Game theory might help draw up war settlements.
A political scientist at the Santa Fe Institute in New Mexico has devised a mathematical method that could help civil-war negotiators to find the most stable peace treaties1.
Elisabeth Wood calculates that a settlement will be stronger and more likely to last if it finds the ideal way to apportion the stakes. For example, if two warring factions each want control of some part of a disputed region, negotiators need to divide the territory in a way that comes closest to satisfying them both.
This doesn't guarantee that neither party will fight on in the hope of gaining more. But it may lead them to decide that further fighting will not substantially improve the eventual outcome.
Wood hopes that her technique could provide a general framework for resolving civil conflicts over power, land or other resources fairly and transparently. At present, dispute is addressed ad hoc. She reckons that her mathematical model offers a way to make progress even if the stakes of the conflict are less obviously divisible.
Some of the worst outbreaks of violence in the late twentieth century have involved civil war, such as in Rwanda, the Balkans and Colombia. Less than one in five civil wars end through negotiated settlements.

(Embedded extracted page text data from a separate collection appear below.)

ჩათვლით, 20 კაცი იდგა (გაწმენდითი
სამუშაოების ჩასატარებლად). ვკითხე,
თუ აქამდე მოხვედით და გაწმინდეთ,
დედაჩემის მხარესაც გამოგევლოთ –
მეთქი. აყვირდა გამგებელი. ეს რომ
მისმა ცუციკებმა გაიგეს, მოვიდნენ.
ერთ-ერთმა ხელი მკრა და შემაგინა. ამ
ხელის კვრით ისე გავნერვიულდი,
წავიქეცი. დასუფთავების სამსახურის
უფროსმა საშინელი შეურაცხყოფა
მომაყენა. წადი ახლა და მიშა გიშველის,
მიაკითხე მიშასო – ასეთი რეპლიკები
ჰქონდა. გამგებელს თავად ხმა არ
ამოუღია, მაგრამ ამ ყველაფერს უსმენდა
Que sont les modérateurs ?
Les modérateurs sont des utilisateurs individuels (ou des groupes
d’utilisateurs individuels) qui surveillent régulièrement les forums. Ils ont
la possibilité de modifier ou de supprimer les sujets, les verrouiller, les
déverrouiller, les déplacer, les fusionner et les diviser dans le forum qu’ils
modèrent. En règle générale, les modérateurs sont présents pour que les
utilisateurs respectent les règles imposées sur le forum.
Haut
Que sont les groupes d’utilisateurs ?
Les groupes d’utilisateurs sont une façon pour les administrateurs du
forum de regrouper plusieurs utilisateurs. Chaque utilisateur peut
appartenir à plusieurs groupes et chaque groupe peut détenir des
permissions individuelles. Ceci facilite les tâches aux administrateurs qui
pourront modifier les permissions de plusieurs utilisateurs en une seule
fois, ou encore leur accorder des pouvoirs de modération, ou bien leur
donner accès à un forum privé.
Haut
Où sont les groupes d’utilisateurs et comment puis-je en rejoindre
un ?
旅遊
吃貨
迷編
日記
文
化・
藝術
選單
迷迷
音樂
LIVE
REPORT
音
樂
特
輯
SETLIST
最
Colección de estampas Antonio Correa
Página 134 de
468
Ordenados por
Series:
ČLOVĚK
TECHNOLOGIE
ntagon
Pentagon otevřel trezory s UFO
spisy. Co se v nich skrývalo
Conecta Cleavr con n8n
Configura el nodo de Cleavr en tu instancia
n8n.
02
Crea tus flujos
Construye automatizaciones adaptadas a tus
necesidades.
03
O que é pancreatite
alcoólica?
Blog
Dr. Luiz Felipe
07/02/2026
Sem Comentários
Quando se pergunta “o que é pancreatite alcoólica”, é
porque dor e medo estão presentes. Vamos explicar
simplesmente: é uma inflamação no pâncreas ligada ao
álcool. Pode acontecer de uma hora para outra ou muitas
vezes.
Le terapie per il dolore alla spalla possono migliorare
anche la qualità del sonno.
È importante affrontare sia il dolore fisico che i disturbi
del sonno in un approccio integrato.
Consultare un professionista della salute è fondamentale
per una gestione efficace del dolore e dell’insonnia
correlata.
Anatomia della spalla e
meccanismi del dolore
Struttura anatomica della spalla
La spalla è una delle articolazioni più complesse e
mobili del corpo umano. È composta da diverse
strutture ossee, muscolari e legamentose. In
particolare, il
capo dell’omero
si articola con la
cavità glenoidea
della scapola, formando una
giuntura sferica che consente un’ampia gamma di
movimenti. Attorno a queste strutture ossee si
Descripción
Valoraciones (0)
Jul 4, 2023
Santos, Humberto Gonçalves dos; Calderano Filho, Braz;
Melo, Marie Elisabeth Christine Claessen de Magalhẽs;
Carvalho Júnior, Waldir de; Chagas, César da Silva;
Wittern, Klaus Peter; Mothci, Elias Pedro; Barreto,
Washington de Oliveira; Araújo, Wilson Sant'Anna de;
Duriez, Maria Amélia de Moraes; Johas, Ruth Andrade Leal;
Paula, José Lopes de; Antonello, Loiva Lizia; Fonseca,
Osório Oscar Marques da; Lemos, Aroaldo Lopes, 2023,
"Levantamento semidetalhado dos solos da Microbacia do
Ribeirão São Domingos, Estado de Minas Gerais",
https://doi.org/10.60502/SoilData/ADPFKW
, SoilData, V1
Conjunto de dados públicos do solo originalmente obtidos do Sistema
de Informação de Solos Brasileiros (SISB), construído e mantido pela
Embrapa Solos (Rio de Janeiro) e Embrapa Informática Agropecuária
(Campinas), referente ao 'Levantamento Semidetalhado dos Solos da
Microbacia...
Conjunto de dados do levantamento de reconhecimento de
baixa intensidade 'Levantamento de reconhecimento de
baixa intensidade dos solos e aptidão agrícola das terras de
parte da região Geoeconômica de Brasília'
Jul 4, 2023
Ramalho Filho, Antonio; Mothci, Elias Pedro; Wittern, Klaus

When an agreement is reached, it is implemented only in around 60% of cases.
Wood argues that the behaviour of a warring party depends on its beliefs about its opponent. If one party thinks that the other will fight on instead of agreeing a settlement, they may do the same. Wood points out that the way the stakes are distributed in a peace agreement feeds back into these beliefs and may give each side a more positive view of the other.
She uses game theory, a favourite theoretical tool of military and political strategists since the 1950s, to calculate how the probability of each party's decision to fight or compromise changes as the terms of an agreement change. This enables her to find the 'best' terms: those that produce the lowest likelihood of continued hostilities, and the smallest chance that either side will renege on a pact.
Strictly quantitative calculations never satisfy policy people very much Michael O'Hanlon , Brookings Institution
From this analysis, Wood draws up a list of possible obstacles to a robust settlement, and a corresponding list of potential solutions. The importance of rendering the stakes divisible, for example, could entail encouraging the emergence of moderates within negotiating parties who are prepared to countenance sharing rather taking an all-or-nothing attitude.
But bare numbers are always of limited use in the messy arenas of real peace negotiations. Although Wood's model looks fine, says foreign-policy expert Michael O'Hanlon of the Brookings Institution in Washington DC, "strictly quantitative calculations never satisfy policy people very much".
"I suspect the model is too abstract to be of much practical use," admits Wood, who now intends to test how it might apply to real civil conflicts.
Wood, E. J. Modeling robust settlements to civil war: indivisible stakes and distributional compromises. 03-10-056, (2003).